■ **ASSIGNED TASK**
Return exactly the lines of the records below, starting at the line that contains "StandardLine manual right + WBR103.rfa" and ending at the line that contains "सब्सक्राइब करें", with both of those lines kept.
-- LISTED RECORDS follows --
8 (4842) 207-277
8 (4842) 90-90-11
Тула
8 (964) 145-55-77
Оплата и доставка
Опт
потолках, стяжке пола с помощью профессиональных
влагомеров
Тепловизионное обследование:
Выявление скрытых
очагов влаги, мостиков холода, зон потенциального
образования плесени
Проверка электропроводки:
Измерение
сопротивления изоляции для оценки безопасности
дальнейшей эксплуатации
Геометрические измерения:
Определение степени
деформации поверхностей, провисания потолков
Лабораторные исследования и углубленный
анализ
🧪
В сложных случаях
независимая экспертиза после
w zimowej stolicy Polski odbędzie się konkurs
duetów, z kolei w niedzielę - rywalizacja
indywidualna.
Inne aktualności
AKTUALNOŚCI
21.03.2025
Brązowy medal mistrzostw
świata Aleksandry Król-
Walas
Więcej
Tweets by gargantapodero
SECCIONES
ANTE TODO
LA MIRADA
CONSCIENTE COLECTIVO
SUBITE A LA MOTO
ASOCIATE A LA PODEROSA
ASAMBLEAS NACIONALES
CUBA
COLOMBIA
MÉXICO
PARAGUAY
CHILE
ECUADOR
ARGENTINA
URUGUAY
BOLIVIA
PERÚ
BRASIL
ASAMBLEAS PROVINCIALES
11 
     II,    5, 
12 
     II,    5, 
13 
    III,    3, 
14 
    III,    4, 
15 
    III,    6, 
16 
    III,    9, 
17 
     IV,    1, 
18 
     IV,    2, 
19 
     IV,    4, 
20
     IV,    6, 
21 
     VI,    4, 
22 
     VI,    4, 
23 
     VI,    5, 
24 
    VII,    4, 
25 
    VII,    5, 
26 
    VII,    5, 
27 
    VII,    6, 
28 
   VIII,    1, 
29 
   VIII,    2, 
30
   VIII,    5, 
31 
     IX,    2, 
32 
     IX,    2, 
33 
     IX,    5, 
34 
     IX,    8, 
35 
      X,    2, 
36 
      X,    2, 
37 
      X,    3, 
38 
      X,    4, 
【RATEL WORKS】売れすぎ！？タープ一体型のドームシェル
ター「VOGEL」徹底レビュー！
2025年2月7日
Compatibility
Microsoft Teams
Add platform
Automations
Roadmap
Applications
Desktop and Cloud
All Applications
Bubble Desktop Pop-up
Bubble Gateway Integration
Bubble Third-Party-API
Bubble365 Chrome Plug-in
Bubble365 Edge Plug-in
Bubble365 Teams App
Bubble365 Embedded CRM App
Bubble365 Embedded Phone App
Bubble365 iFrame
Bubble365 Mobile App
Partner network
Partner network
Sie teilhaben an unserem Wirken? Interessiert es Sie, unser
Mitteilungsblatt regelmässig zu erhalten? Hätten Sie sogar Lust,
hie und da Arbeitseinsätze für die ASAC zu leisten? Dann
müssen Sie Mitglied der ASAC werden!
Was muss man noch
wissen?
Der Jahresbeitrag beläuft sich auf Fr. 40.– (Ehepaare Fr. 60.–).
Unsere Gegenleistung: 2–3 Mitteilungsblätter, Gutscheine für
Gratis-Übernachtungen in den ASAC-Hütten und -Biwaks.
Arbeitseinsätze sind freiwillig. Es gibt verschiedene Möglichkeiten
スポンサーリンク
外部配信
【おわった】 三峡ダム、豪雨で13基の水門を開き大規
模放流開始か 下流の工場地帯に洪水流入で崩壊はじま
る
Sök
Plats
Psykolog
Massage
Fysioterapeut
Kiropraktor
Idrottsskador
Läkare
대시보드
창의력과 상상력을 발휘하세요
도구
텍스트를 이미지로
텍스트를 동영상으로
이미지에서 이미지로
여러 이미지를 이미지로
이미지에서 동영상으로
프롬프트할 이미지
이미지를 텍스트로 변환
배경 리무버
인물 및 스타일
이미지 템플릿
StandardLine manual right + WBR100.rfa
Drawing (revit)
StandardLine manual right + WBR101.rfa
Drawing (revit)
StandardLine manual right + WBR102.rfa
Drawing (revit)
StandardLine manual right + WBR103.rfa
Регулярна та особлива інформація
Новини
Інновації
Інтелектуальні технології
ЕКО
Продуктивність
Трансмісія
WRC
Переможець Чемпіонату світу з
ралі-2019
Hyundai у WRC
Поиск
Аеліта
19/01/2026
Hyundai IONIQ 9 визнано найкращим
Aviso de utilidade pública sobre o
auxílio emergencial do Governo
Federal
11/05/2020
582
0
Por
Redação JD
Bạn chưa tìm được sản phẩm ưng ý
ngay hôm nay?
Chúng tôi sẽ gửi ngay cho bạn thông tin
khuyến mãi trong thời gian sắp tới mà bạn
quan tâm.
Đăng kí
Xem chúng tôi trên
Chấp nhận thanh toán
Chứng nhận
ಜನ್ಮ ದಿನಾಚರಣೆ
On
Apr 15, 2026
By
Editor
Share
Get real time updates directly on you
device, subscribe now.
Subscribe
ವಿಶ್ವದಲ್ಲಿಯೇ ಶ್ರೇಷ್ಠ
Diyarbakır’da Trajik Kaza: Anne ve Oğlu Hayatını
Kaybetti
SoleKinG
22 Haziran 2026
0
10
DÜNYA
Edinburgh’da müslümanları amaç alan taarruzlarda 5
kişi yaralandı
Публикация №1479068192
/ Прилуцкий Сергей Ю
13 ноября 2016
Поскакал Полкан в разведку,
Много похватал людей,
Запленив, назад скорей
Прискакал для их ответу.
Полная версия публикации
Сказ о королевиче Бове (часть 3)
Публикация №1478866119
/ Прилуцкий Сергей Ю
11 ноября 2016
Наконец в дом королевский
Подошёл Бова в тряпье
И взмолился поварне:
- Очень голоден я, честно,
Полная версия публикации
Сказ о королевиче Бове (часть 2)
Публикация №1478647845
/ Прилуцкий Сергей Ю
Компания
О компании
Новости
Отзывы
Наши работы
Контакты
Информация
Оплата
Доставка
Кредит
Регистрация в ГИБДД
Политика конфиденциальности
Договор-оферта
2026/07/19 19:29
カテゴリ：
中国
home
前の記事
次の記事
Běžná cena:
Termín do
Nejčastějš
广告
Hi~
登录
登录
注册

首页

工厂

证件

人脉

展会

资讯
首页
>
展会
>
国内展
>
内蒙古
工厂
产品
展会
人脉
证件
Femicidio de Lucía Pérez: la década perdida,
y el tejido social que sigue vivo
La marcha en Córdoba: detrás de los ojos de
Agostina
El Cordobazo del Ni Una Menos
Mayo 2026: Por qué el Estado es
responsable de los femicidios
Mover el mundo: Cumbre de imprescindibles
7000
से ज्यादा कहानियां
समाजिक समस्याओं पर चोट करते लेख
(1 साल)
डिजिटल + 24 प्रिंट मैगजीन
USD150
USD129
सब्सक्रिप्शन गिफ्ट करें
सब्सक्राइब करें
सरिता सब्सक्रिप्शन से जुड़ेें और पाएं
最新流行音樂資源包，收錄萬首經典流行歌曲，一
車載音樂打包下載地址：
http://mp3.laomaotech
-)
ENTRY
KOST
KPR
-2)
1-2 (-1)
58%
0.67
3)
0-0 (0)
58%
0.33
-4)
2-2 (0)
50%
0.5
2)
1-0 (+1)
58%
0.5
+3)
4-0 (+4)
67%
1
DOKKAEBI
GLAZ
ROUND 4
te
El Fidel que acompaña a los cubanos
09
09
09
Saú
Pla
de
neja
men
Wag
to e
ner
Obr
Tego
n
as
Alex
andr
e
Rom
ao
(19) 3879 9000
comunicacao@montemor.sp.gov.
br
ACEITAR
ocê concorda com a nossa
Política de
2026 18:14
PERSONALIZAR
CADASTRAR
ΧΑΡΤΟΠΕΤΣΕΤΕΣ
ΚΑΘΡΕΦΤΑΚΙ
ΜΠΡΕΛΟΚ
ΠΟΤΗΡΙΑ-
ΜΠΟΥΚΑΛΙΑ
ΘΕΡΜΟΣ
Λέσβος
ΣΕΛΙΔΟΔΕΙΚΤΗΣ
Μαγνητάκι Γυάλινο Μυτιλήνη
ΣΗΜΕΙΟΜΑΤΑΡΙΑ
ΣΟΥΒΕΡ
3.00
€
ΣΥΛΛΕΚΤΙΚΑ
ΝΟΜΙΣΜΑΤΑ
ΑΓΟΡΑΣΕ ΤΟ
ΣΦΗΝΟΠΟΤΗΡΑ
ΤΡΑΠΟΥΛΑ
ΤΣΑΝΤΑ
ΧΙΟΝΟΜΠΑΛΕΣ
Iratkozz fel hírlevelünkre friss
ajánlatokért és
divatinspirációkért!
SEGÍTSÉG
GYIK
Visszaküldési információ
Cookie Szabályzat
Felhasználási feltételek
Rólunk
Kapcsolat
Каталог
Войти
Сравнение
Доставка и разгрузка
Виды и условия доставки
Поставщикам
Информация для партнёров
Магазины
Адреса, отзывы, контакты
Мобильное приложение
-- LISTED RECORDS concluded --
■ **TASK OUTPUT**
StandardLine manual right + WBR103.rfa
Регулярна та особлива інформація
Новини
Інновації
Інтелектуальні технології
ЕКО
Продуктивність
Трансмісія
WRC
Переможець Чемпіонату світу з
ралі-2019
Hyundai у WRC
Поиск
Аеліта
19/01/2026
Hyundai IONIQ 9 визнано найкращим
Aviso de utilidade pública sobre o
auxílio emergencial do Governo
Federal
11/05/2020
582
0
Por
Redação JD
Bạn chưa tìm được sản phẩm ưng ý
ngay hôm nay?
Chúng tôi sẽ gửi ngay cho bạn thông tin
khuyến mãi trong thời gian sắp tới mà bạn
quan tâm.
Đăng kí
Xem chúng tôi trên
Chấp nhận thanh toán
Chứng nhận
ಜನ್ಮ ದಿನಾಚರಣೆ
On
Apr 15, 2026
By
Editor
Share
Get real time updates directly on you
device, subscribe now.
Subscribe
ವಿಶ್ವದಲ್ಲಿಯೇ ಶ್ರೇಷ್ಠ
Diyarbakır’da Trajik Kaza: Anne ve Oğlu Hayatını
Kaybetti
SoleKinG
22 Haziran 2026
0
10
DÜNYA
Edinburgh’da müslümanları amaç alan taarruzlarda 5
kişi yaralandı
Публикация №1479068192
/ Прилуцкий Сергей Ю
13 ноября 2016
Поскакал Полкан в разведку,
Много похватал людей,
Запленив, назад скорей
Прискакал для их ответу.
Полная версия публикации
Сказ о королевиче Бове (часть 3)
Публикация №1478866119
/ Прилуцкий Сергей Ю
11 ноября 2016
Наконец в дом королевский
Подошёл Бова в тряпье
И взмолился поварне:
- Очень голоден я, честно,
Полная версия публикации
Сказ о королевиче Бове (часть 2)
Публикация №1478647845
/ Прилуцкий Сергей Ю
Компания
О компании
Новости
Отзывы
Наши работы
Контакты
Информация
Оплата
Доставка
Кредит
Регистрация в ГИБДД
Политика конфиденциальности
Договор-оферта
2026/07/19 19:29
カテゴリ：
中国
home
前の記事
次の記事
Běžná cena:
Termín do
Nejčastějš
广告
Hi~
登录
登录
注册

首页

工厂

证件

人脉

展会

资讯
首页
>
展会
>
国内展
>
内蒙古
工厂
产品
展会
人脉
证件
Femicidio de Lucía Pérez: la década perdida,
y el tejido social que sigue vivo
La marcha en Córdoba: detrás de los ojos de
Agostina
El Cordobazo del Ni Una Menos
Mayo 2026: Por qué el Estado es
responsable de los femicidios
Mover el mundo: Cumbre de imprescindibles
7000
से ज्यादा कहानियां
समाजिक समस्याओं पर चोट करते लेख
(1 साल)
डिजिटल + 24 प्रिंट मैगजीन
USD150
USD129
सब्सक्रिप्शन गिफ्ट करें
सब्सक्राइब करें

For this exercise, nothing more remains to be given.